### ACTIVITY
Please filter the entries and return only the lines that include "thrust".

### DATA

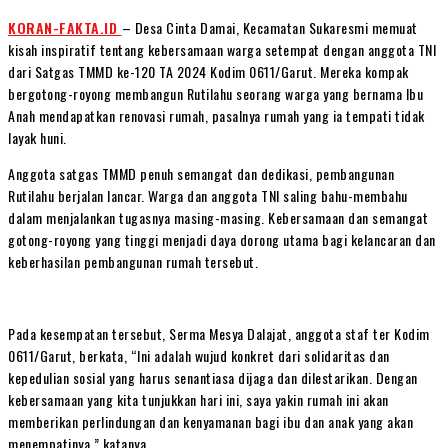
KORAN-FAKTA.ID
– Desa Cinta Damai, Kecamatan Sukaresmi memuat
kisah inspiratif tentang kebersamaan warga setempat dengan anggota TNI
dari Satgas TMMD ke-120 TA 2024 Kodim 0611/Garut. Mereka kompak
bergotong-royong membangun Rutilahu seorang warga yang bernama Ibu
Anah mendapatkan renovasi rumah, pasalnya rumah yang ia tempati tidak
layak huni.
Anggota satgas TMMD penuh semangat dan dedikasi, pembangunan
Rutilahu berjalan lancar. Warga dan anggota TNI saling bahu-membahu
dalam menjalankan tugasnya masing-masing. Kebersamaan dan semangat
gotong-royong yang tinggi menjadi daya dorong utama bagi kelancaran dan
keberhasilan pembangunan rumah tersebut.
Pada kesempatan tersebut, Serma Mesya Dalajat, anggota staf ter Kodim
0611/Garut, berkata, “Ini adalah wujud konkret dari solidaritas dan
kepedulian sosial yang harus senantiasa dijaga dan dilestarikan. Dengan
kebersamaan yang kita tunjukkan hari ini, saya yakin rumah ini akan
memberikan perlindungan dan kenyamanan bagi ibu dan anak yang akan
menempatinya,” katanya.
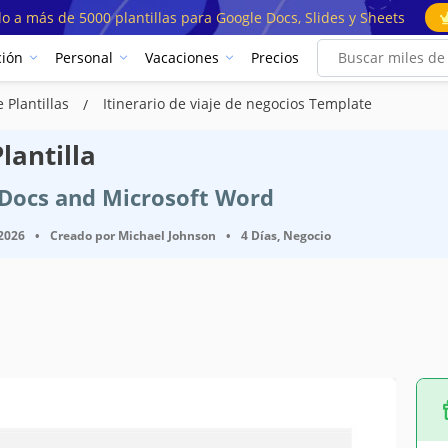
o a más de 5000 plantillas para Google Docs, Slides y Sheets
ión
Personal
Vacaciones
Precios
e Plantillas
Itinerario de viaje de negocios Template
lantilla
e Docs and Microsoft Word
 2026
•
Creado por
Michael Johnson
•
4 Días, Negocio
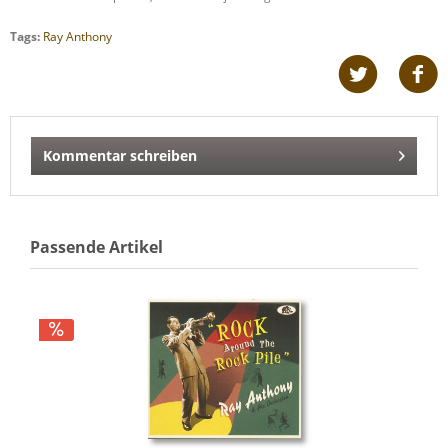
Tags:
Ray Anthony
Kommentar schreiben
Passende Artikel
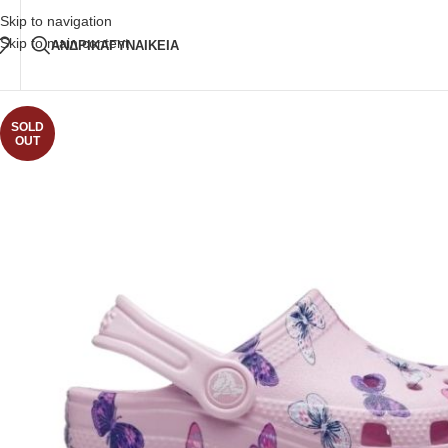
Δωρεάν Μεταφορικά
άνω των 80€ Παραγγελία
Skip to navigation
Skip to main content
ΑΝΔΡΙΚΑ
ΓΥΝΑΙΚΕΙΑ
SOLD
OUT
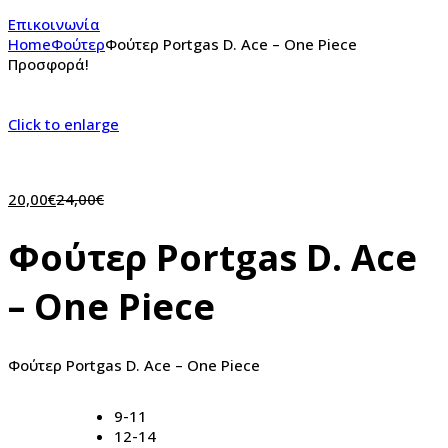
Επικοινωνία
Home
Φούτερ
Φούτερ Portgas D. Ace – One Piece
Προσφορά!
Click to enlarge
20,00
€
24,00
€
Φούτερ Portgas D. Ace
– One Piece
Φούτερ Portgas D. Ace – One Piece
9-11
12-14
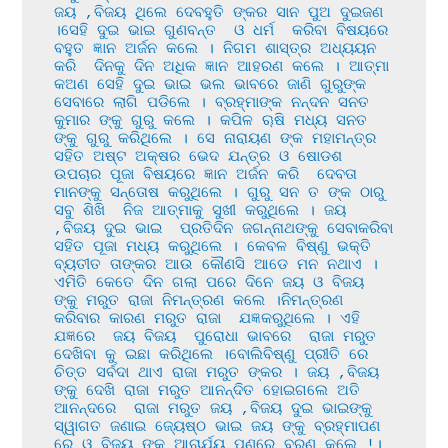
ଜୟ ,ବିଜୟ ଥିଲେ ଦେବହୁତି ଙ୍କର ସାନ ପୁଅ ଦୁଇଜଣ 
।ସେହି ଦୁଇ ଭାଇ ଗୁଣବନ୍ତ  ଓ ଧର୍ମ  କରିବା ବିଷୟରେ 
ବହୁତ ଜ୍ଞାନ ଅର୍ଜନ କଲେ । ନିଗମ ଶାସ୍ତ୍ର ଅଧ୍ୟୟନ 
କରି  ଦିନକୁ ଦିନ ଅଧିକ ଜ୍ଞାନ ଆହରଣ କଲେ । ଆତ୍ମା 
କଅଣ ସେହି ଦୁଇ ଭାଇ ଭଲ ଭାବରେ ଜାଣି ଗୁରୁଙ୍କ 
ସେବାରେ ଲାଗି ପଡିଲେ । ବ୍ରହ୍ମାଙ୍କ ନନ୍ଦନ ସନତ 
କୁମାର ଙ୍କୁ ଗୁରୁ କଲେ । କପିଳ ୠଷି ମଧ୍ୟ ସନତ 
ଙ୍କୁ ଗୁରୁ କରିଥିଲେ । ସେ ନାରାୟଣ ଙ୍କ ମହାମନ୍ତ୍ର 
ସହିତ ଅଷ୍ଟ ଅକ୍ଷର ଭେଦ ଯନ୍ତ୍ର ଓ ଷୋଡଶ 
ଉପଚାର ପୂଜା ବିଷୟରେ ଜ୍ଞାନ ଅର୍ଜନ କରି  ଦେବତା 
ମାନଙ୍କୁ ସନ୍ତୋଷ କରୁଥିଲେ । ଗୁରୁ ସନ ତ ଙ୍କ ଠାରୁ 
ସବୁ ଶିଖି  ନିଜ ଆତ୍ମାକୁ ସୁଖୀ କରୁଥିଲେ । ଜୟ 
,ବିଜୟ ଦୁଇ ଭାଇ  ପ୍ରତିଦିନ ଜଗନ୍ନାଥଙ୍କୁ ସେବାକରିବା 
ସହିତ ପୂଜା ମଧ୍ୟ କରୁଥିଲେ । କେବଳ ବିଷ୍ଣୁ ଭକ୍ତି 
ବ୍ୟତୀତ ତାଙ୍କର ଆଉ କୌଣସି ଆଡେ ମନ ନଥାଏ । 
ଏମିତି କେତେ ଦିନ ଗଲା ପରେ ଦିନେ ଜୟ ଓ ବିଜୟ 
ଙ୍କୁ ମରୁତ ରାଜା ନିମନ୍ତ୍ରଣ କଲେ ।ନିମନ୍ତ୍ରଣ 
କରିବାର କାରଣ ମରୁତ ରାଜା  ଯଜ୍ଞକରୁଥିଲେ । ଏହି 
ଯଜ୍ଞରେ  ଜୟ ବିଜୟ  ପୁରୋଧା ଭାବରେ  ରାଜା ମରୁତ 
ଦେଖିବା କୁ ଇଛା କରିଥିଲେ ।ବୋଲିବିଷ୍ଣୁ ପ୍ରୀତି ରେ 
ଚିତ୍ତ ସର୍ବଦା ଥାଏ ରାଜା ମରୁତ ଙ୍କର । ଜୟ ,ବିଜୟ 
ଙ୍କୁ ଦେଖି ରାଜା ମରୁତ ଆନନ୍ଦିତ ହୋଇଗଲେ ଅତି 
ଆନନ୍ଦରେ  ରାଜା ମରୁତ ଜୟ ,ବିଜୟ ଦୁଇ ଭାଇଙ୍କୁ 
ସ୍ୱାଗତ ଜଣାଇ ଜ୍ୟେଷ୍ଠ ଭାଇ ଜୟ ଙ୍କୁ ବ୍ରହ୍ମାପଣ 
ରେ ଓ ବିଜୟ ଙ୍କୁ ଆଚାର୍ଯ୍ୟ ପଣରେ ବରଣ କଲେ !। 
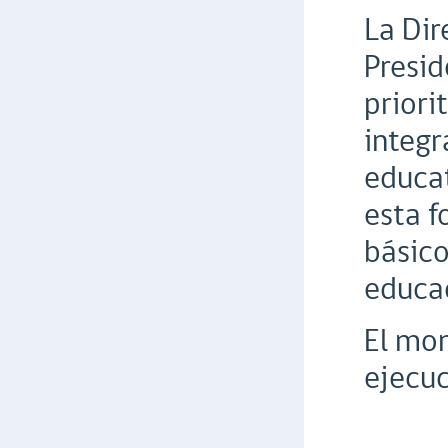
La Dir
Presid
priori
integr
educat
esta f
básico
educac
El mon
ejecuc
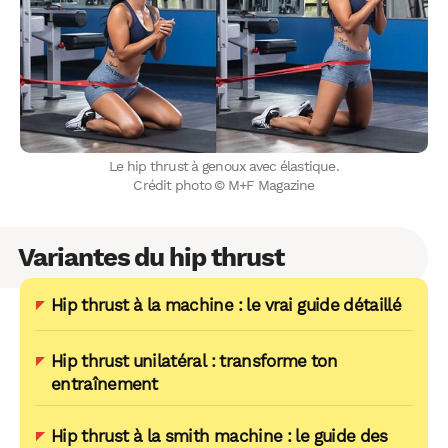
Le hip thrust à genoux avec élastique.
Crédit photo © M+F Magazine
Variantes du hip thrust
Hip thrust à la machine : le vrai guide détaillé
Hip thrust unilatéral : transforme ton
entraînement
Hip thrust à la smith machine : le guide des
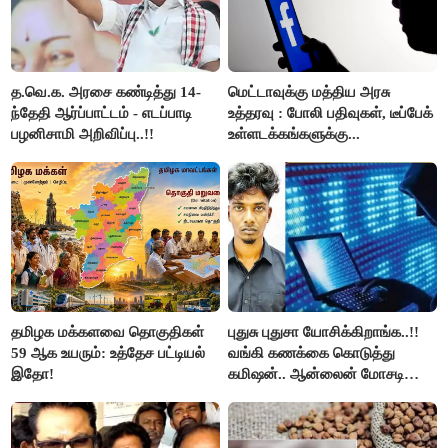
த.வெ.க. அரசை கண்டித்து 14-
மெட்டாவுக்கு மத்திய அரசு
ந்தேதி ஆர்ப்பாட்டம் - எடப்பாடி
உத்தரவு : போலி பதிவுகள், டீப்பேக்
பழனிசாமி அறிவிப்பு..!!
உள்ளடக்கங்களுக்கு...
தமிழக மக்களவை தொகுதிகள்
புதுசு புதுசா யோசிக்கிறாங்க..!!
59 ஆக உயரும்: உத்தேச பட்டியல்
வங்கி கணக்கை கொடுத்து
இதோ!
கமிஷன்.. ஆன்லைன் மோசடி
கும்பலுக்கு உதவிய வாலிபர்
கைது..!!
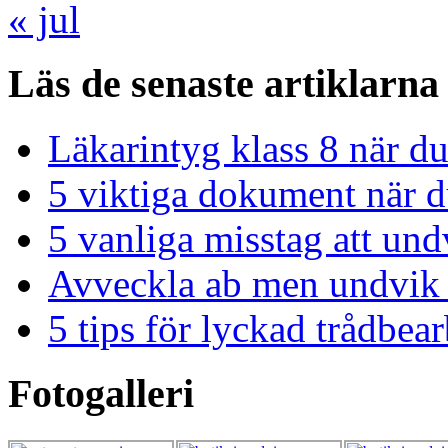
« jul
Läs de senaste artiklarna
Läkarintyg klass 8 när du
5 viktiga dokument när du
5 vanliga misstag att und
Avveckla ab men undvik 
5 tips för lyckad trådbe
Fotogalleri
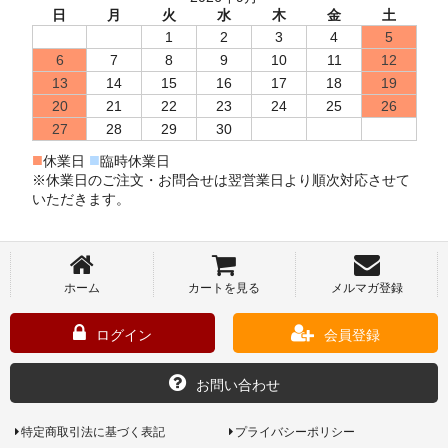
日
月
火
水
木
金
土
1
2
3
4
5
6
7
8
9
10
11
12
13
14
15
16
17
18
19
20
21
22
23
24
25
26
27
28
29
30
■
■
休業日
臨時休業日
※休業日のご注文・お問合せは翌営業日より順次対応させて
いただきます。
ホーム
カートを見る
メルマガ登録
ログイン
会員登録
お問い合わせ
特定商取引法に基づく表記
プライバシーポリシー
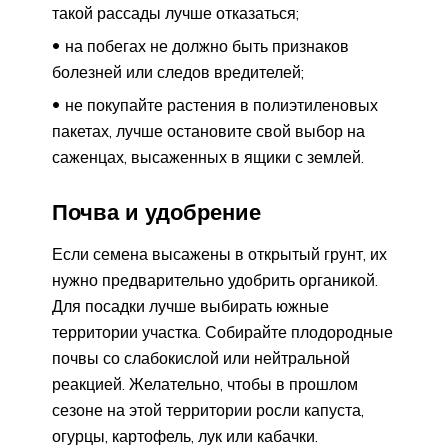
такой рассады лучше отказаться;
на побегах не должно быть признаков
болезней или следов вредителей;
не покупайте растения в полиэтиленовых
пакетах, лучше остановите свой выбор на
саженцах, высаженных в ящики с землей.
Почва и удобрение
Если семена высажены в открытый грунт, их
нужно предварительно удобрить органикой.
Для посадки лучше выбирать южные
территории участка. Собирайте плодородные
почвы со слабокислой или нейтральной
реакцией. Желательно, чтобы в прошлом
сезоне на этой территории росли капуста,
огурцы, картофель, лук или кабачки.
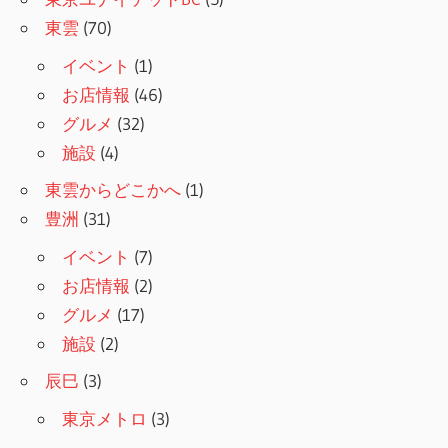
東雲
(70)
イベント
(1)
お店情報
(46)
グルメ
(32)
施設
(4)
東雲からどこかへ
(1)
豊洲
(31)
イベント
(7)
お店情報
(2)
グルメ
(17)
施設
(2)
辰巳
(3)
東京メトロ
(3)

### TASK ANSWER
Le hip thrust à genoux avec élastique.
Variantes du hip thrust
Hip thrust à la machine : le vrai guide détaillé
Hip thrust unilatéral : transforme ton
Hip thrust à la smith machine : le guide des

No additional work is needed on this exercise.